**About this task**
Output the records exactly as they appear, with no pictures included.

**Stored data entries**
※

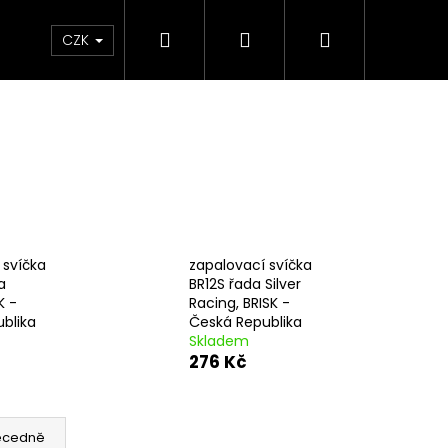
Hledat
Přihlášení
Nákupní
e & Maziva
Příslušenství
Dárkové Poukaz
CZK
košík
 svíčka
zapalovací svíčka
a
BR12S řada Silver
K -
Racing, BRISK -
blika
Česká Republika
Skladem
276 Kč
Následující
ecedně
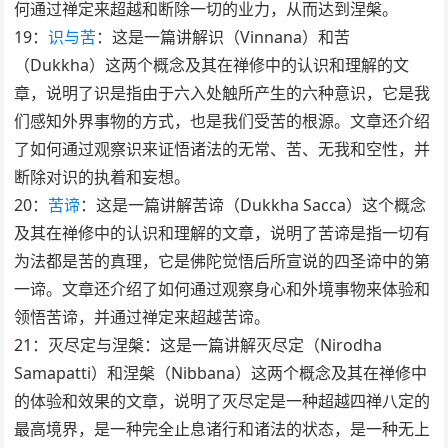
何通过禅定来超越和断除一切的业力，从而达到涅槃。
19：
识与苦
：这是一篇讲解识（Vinnana）和苦
（Dukkha）这两个概念及其在禅修中的认识和理解的文
章，说明了识是指由于六入处触所产生的六种意识，它是我
们感知外界事物的方式，也是我们受苦的根源。文章还介绍
了如何通过观察识来证悟诸法的无常、苦、无我和空性，并
断除对识的执着和妄想。
20：
苦谛
：这是一篇讲解苦谛（Dukkha Sacca）这个概念
及其在禅修中的认识和理解的文章，说明了苦谛是指一切有
为法都是苦的真理，它是佛陀觉悟后所宣说的四圣谛中的第
一谛。文章还介绍了如何通过观察身心和外境事物来体验和
领悟苦谛，并通过禅定来超越苦谛。
21：灭尽定与涅槃：这是一篇讲解灭尽定（Nirodha
Samapatti）和涅槃（Nibbana）这两个概念及其在禅修中
的体验和效果的文章，说明了灭尽定是一种超越四禅八定的
最高境界，是一种完全止息诸行和诸法的状态，是一种无上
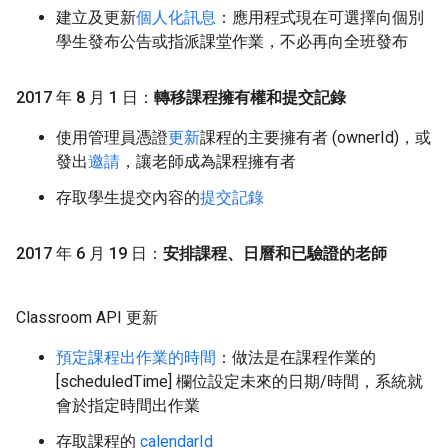
建立及更新
個人化訊息
：應用程式現在可選擇向個別
學生發布公告或指派課堂作業，不必再向全班發布
2017 年 8 月 1 日：
轉移課程擁有權和提交記錄
使用管理員憑證
更新
課程的主要擁有者 (ownerId)，或
發出
邀請
，讓老師成為課程擁有者
存取學生提交內容的
提交記錄
2017 年 6 月 19 日：
安排課程、日曆和已驗證的老師
Classroom API 更新
預定課程出作業的時間
：做法是在課程作業的
[scheduledTime] 欄位設定未來的日期/時間，系統就
會於指定時間出作業
存取課程的
calendarId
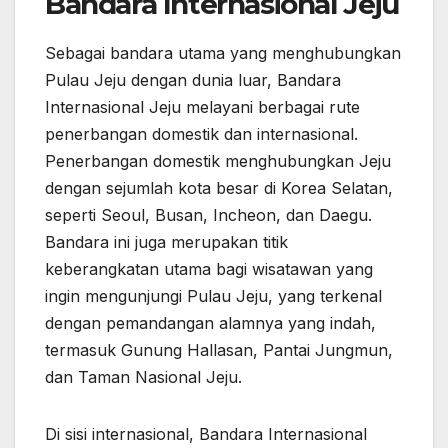
Bandara Internasional Jeju
Sebagai bandara utama yang menghubungkan
Pulau Jeju dengan dunia luar, Bandara
Internasional Jeju melayani berbagai rute
penerbangan domestik dan internasional.
Penerbangan domestik menghubungkan Jeju
dengan sejumlah kota besar di Korea Selatan,
seperti Seoul, Busan, Incheon, dan Daegu.
Bandara ini juga merupakan titik
keberangkatan utama bagi wisatawan yang
ingin mengunjungi Pulau Jeju, yang terkenal
dengan pemandangan alamnya yang indah,
termasuk Gunung Hallasan, Pantai Jungmun,
dan Taman Nasional Jeju.
Di sisi internasional, Bandara Internasional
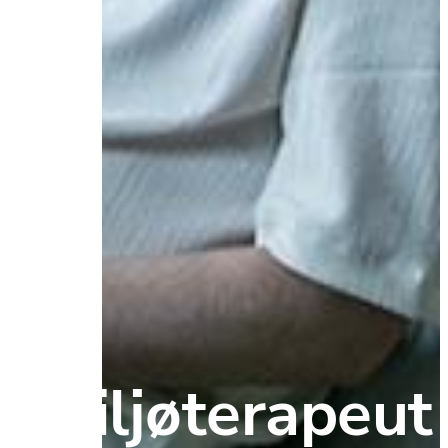
Miljøterapeut 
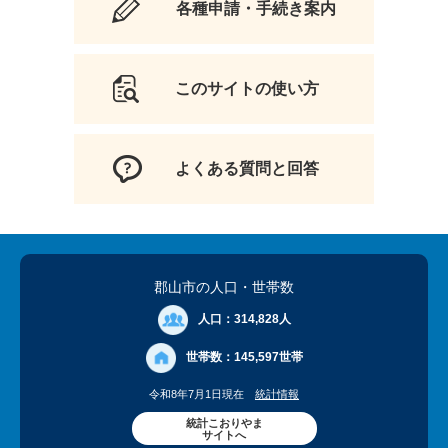
各種申請・手続き案内
このサイトの使い方
よくある質問と回答
郡山市の人口
・世帯数
人口：
314,828人
世帯数：
145,597世帯
令和8年7月1日現在
統計情報
統計こおりやま
サイトへ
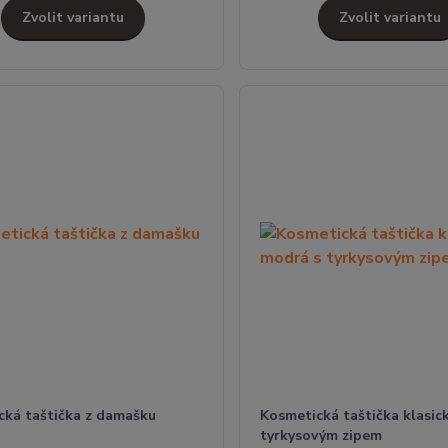
Zvolit variantu
Zvolit variantu
cká taštička z damašku
Kosmetická taštička klasic
tyrkysovým zipem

※

**Output for this exercise**
Hledat
Přihlášení
Nákupní
e & Maziva
Příslušenství
Dárkové Poukaz
CZK
košík
 svíčka
zapalovací svíčka
a
BR12S řada Silver
K -
Racing, BRISK -
blika
Česká Republika
Skladem
276 Kč
Následující
ecedně
何通过禅定来超越和断除一切的业力，从而达到涅槃。
19：
识与苦
：这是一篇讲解识（Vinnana）和苦
（Dukkha）这两个概念及其在禅修中的认识和理解的文
章，说明了识是指由于六入处触所产生的六种意识，它是我
们感知外界事物的方式，也是我们受苦的根源。文章还介绍
了如何通过观察识来证悟诸法的无常、苦、无我和空性，并
断除对识的执着和妄想。
20：
苦谛
：这是一篇讲解苦谛（Dukkha Sacca）这个概念
及其在禅修中的认识和理解的文章，说明了苦谛是指一切有
为法都是苦的真理，它是佛陀觉悟后所宣说的四圣谛中的第
一谛。文章还介绍了如何通过观察身心和外境事物来体验和
领悟苦谛，并通过禅定来超越苦谛。
21：灭尽定与涅槃：这是一篇讲解灭尽定（Nirodha
Samapatti）和涅槃（Nibbana）这两个概念及其在禅修中
的体验和效果的文章，说明了灭尽定是一种超越四禅八定的
最高境界，是一种完全止息诸行和诸法的状态，是一种无上
建立及更新
個人化訊息
：應用程式現在可選擇向個別
學生發布公告或指派課堂作業，不必再向全班發布
2017 年 8 月 1 日：
轉移課程擁有權和提交記錄
使用管理員憑證
更新
課程的主要擁有者 (ownerId)，或
發出
邀請
，讓老師成為課程擁有者
存取學生提交內容的
提交記錄
2017 年 6 月 19 日：
安排課程、日曆和已驗證的老師
Classroom API 更新
預定課程出作業的時間
：做法是在課程作業的
[scheduledTime] 欄位設定未來的日期/時間，系統就
會於指定時間出作業
存取課程的
calendarId
Bandara Internasional Jeju
Sebagai bandara utama yang menghubungkan
Pulau Jeju dengan dunia luar, Bandara
Internasional Jeju melayani berbagai rute
penerbangan domestik dan internasional.
Penerbangan domestik menghubungkan Jeju
dengan sejumlah kota besar di Korea Selatan,
seperti Seoul, Busan, Incheon, dan Daegu.
Bandara ini juga merupakan titik
keberangkatan utama bagi wisatawan yang
ingin mengunjungi Pulau Jeju, yang terkenal
dengan pemandangan alamnya yang indah,
termasuk Gunung Hallasan, Pantai Jungmun,
dan Taman Nasional Jeju.
Di sisi internasional, Bandara Internasional
Miljøterapeut 
各種申請・手続き案内
このサイトの使い方
よくある質問と回答
郡山市の人口
・世帯数
人口：
314,828人
世帯数：
145,597世帯
令和8年7月1日現在
統計情報
統計こおりやま
サイトへ
Zvolit variantu
Zvolit variantu
cká taštička z damašku
Kosmetická taštička klasic
tyrkysovým zipem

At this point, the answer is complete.